When I was a young girl I read Frances Hodgson Burnett‘s The Secret Garden and dreamed of flowers on the Yorkshire moors. I read Jane Eyre cloaked by the curtains in my girlhood home and felt them as heavy and dusty window dressings from Mr. Rochester’s mansion.
Books have been more of a world to me than the real world I inhabited and now, traveling to one of the greatest libraries in the world at Trinity College, Dublin, I see what preserving these wonders takes, and why it is so essential to do it. For young children like I was once and the people we grow up to be.
Rogue Readers: Which book meant a lot to you as a child?
Read more about the preservation and conservation here:

Jenny Milchman is the Mary Higgins Clark award winning and PEN/Faulkner nominated author of five novels of suspense. Her work has been praised by the New York Times, chosen as Indie Next Picks, received starred reviews from PW, Booklist, and Library Journal, selected for numerous Best Of’s including Suspense Magazine, Pure Wow and Popsugar, and appeared on the USA Today bestsellers list (once, but we authors like to name these things). In 2013, Jenny rented out her house, traded in two cars for an SUV that could handle Denver in February, and pulled her kids out of 1st and 3rd grades to “car-school” them on what Shelf Awareness called the world’s longest book tour. Jenny now speaks nationally on the literal and figurative road to a dream.

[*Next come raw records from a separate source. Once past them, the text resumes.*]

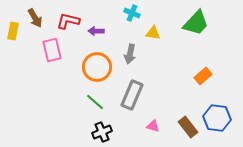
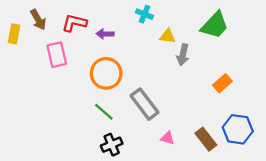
gray arrow: (130, 54) -> (183, 55), moved
gray rectangle: (132, 95) -> (145, 104), turned -60

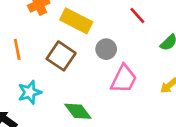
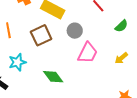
brown square: (61, 56) -> (41, 35), turned 30

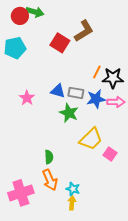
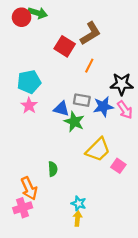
cyan pentagon: (15, 48) -> (29, 82), moved
orange line: (97, 72) -> (89, 66), moved
blue triangle: (58, 91) -> (61, 109), moved
pink arrow: (116, 102) -> (125, 110), turned 54
orange arrow: (50, 180) -> (29, 188), moved
pink cross: (21, 193) -> (23, 208), size x0.7

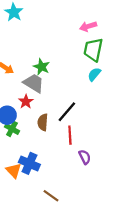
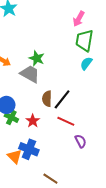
pink arrow: (88, 26) -> (79, 19), turned -42
red star: (26, 102) -> (33, 121), moved
brown semicircle: (43, 122) -> (47, 99), moved
red line: (70, 135) -> (66, 121), turned -60

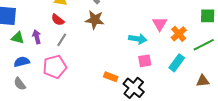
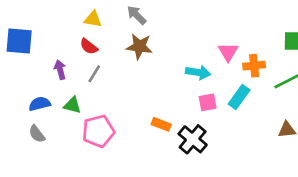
orange cross: (179, 34) -> (254, 66), turned 35
green triangle: (18, 38) -> (72, 105), moved
cyan rectangle: (177, 63) -> (239, 97), moved
pink pentagon: (55, 67) -> (98, 131), moved

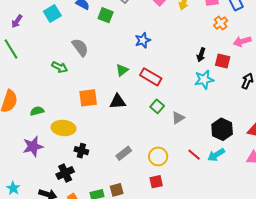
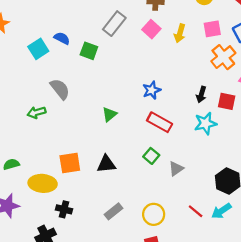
cyan square: (52, 14) -> (38, 49), moved
orange cross: (221, 23) -> (223, 57), size x1.5
blue star: (143, 40) -> (152, 90), moved
green arrow: (60, 67) -> (37, 112), turned 140
red rectangle: (151, 77) -> (160, 122), moved
orange square: (88, 98) -> (70, 163), moved
black triangle: (118, 102) -> (106, 164), moved

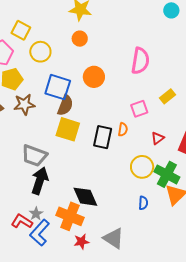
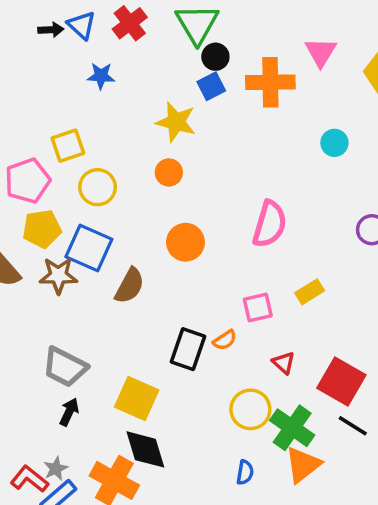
yellow square: (21, 30) -> (68, 146), turned 36
blue square: (58, 87) -> (89, 248), moved
yellow square: (68, 129) -> (137, 398), moved
orange semicircle: (123, 129) -> (225, 340), turned 40
red triangle: (158, 138) -> (284, 363), turned -48
black arrow: (40, 181) -> (69, 412), size x0.6

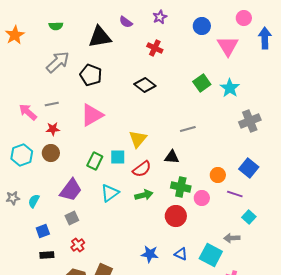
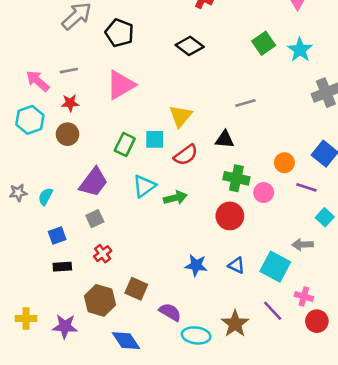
cyan hexagon: (22, 155) -> (30, 120), moved
green arrow: (144, 195) -> (175, 198), moved

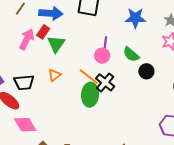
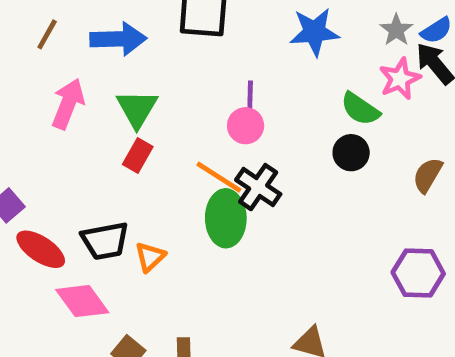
red rectangle: (43, 32) -> (138, 155), moved
green semicircle: (131, 54) -> (360, 109), moved
orange triangle: (54, 75) -> (150, 257), moved
black trapezoid: (24, 83) -> (105, 241), moved

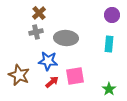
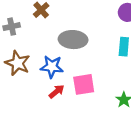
gray cross: (36, 32) -> (12, 27), moved
brown star: (19, 75) -> (18, 63), moved

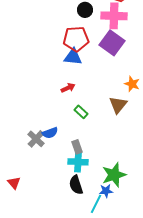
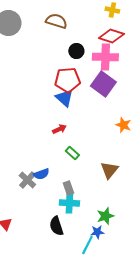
blue triangle: (73, 57) -> (64, 98), turned 36
brown triangle: (118, 105) -> (109, 170), moved
green star: (114, 175) -> (105, 216), size x0.7
black semicircle: (76, 185) -> (56, 226), moved

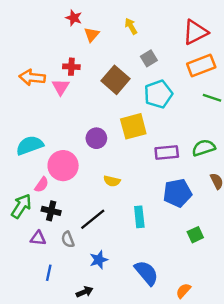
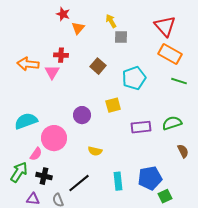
red triangle: (195, 32) -> (165, 26), turned -45
gray square: (149, 58) -> (121, 37), moved, turned 32
orange rectangle: (201, 66) -> (170, 54), turned 50
brown square: (115, 80) -> (98, 66), size x0.7
yellow square: (133, 126) -> (113, 105), size x0.7
blue pentagon: (177, 193) -> (150, 178), moved

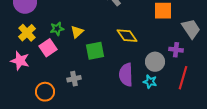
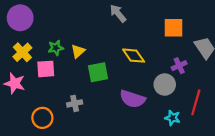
pink square: (48, 48) -> (46, 69), turned 30
purple cross: (176, 50) -> (179, 66), moved, turned -32
purple semicircle: (126, 75) -> (132, 99), turned -70
cyan star: (150, 82) -> (172, 118), moved

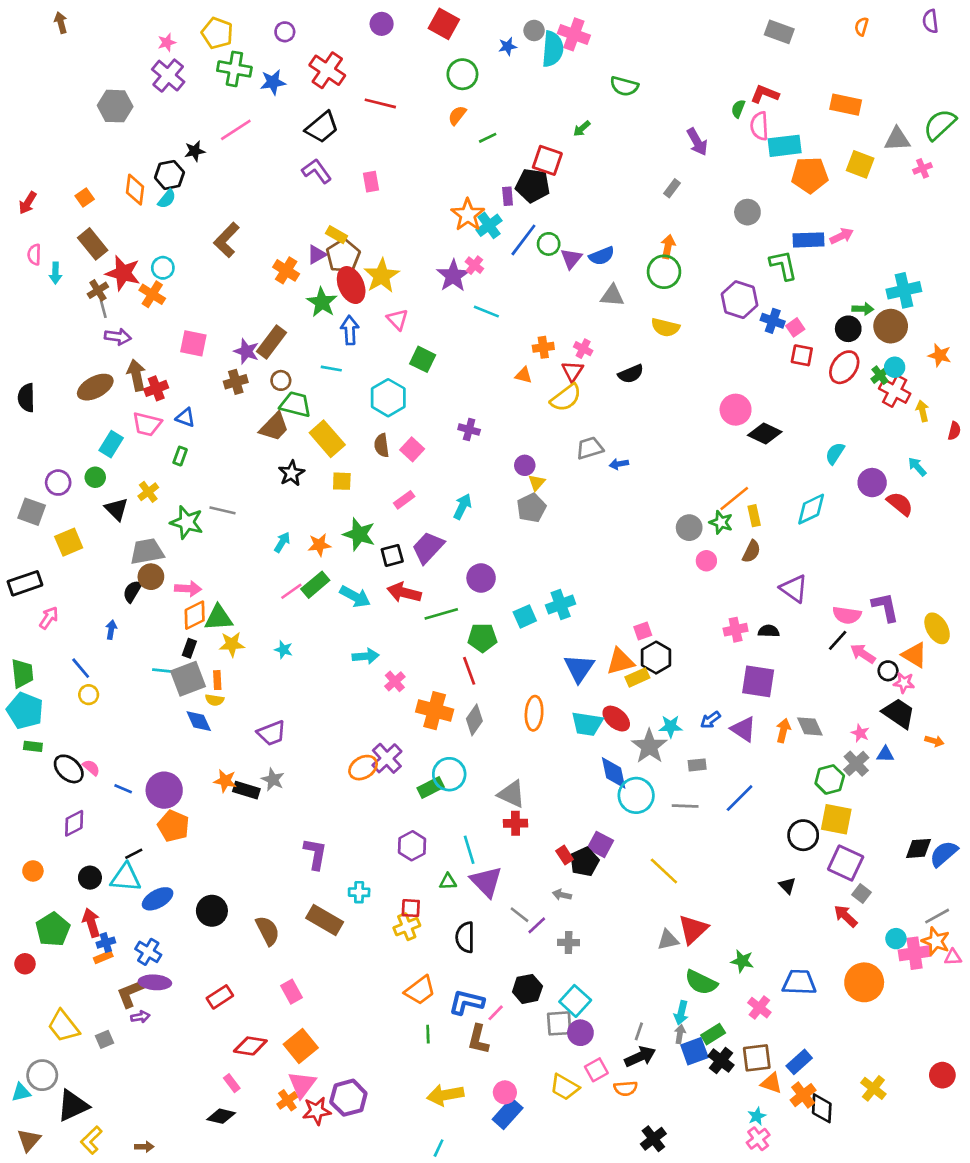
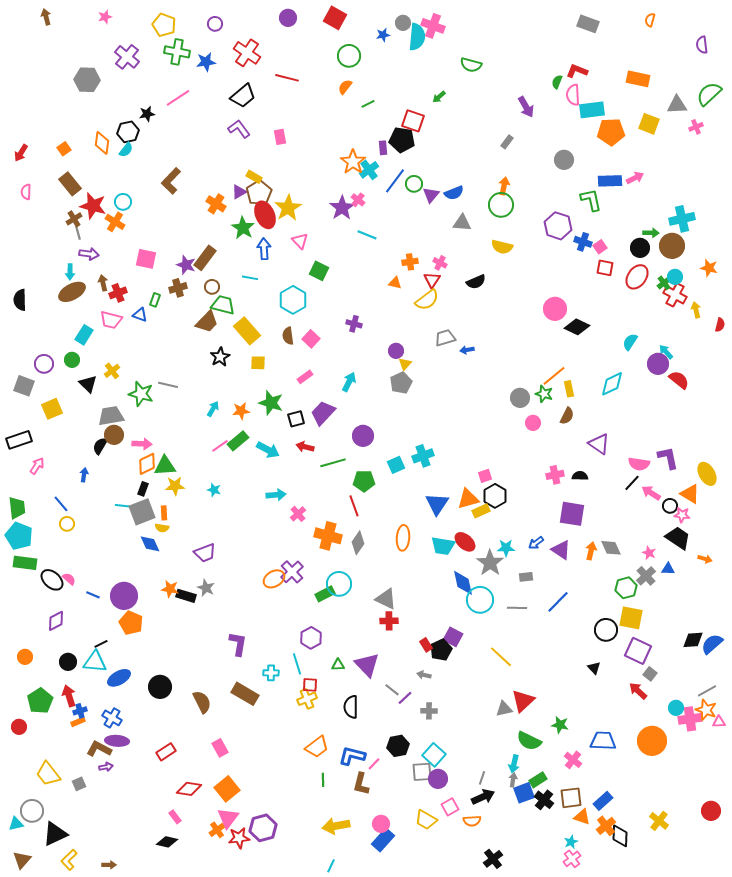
purple semicircle: (930, 21) -> (702, 45), moved
pink star: (167, 42) -> (105, 17), moved
cyan arrow: (55, 273) -> (70, 272), moved
brown arrow: (136, 375) -> (103, 283), size x0.7
green rectangle: (180, 456) -> (155, 300), moved
cyan arrow: (917, 467) -> (666, 352), moved
red arrow: (404, 593) -> (305, 447), size x0.7
green rectangle: (33, 746) -> (25, 563), size x1.6
cyan line: (469, 850) -> (297, 664), moved
brown L-shape: (131, 993) -> (99, 749), turned 50

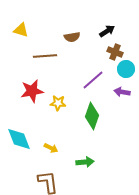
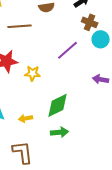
purple arrow: (122, 92) -> (101, 79), moved
green diamond: (92, 116) -> (58, 105), moved, turned 44
yellow arrow: (51, 148) -> (26, 118), turned 144

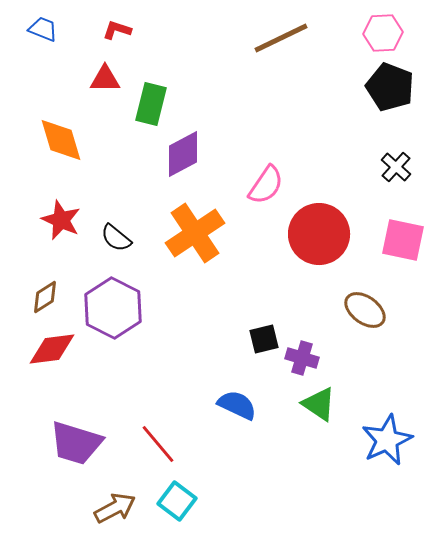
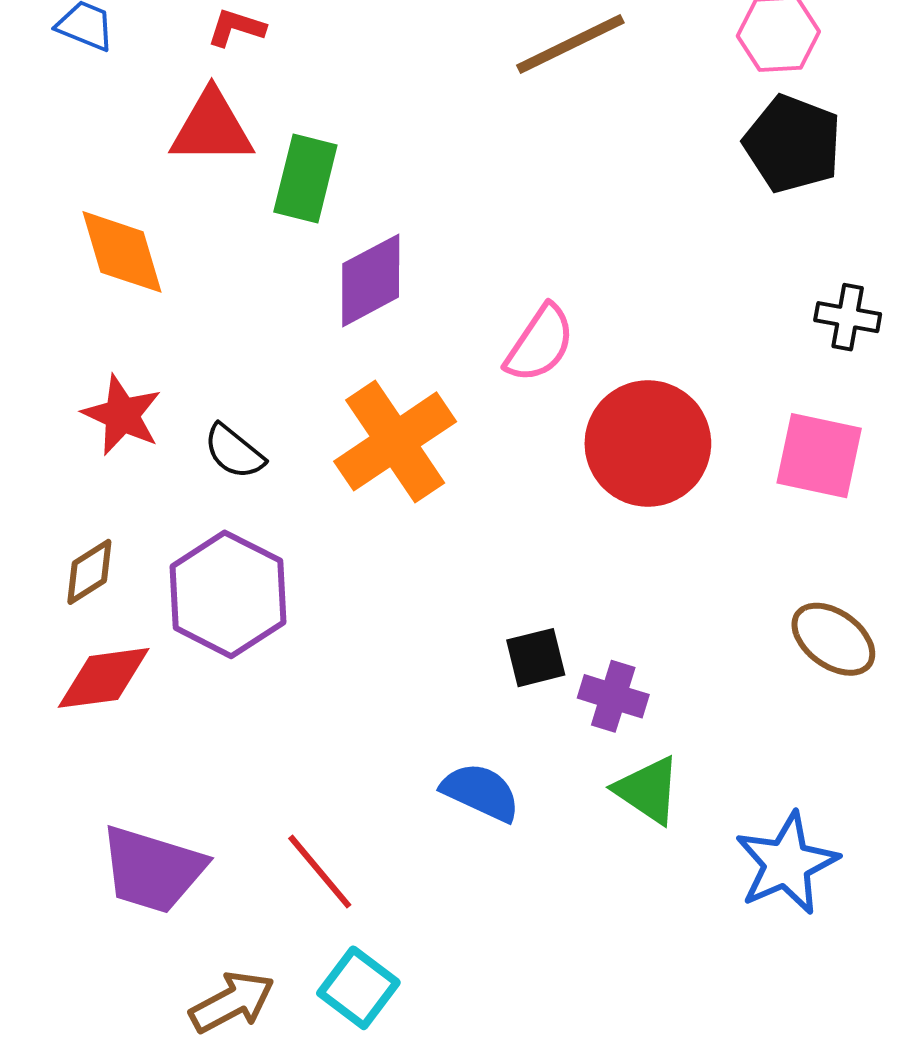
red triangle: (105, 79) -> (212, 128), size x1.4
black cross: (396, 167) -> (848, 317), moved, turned -32
brown ellipse: (365, 310) -> (833, 639), moved

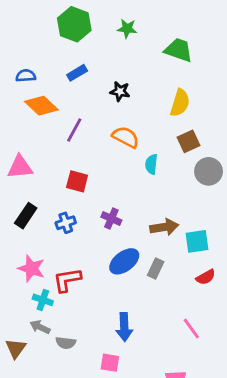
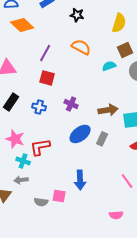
purple line: (74, 130) -> (45, 53), moved
cyan semicircle: (151, 164) -> (109, 66), moved, turned 64
blue cross: (66, 223) -> (39, 107), turned 32
gray arrow: (40, 327) -> (21, 180), turned -32
gray semicircle: (66, 343) -> (41, 202), moved
pink square: (110, 363) -> (59, 196), moved

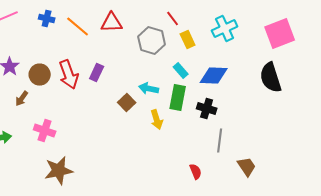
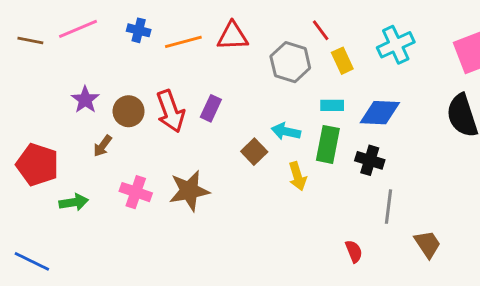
orange line: (78, 26) -> (183, 42), turned -55
cyan rectangle: (181, 70) -> (332, 105), turned -49
brown star: (59, 170) -> (189, 191), moved

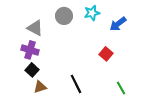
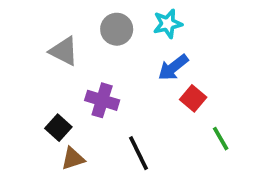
blue arrow: (118, 24) -> (173, 67), moved
purple cross: (30, 50) -> (102, 100), moved
green line: (121, 88) -> (221, 139), moved

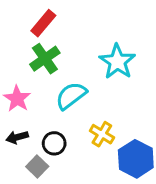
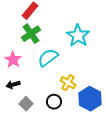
black circle: (54, 143) -> (54, 102), moved

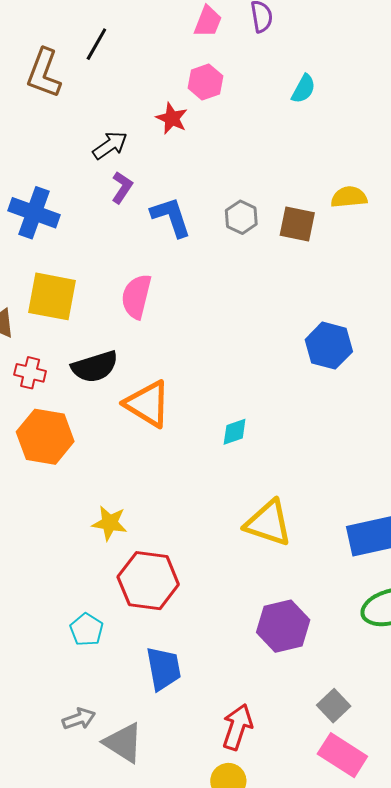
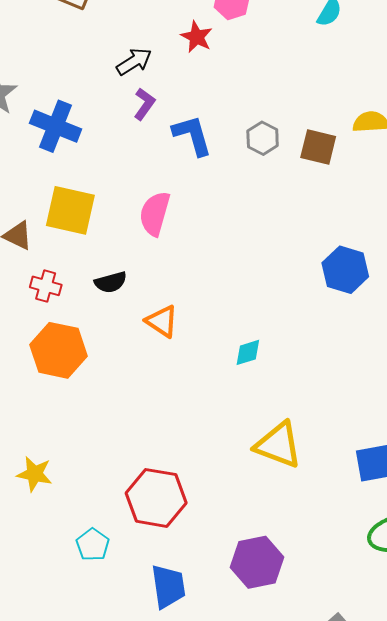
black semicircle: (95, 367) -> (111, 282), size x0.7
orange triangle: (148, 404) -> (162, 321), size x0.7
yellow star: (110, 523) -> (35, 474), moved
purple hexagon: (283, 626) -> (257, 562), moved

Spent some time watching the videos on the Trinity College site. What an incredible library-and process. As a little girl my town’s library was housed in a really old stone house at the bottom of my hill. I was an only child and there were no other children who lived nearby, so I would get my mother’s permission to walk the half- mile down hill to the library. I had a shortcut through the woods, and once there I would tuck myself into a window ledge in the children’s section and devour book after book. Gradually I moved up to adult novels, my taste gravitating toward mysteries, suspense and thrillers. The library afforded me independence in a safe space. They’ve since moved my library to a new building on the other side of town. I doubt they used the same care cleaning the dusty books, but they’re still there, available to my kids and grandkids. Thanks for sharing this.
I never had a chance to visit that Trinity College – but it does sound amazing. Thanks for telling us about it!!!
Other than Beverly Cleary and the Little House on the Prarie books, my favorite was The Ghost Rock Mystery by Mary C. Jane. Obviously my tastes were cemented early!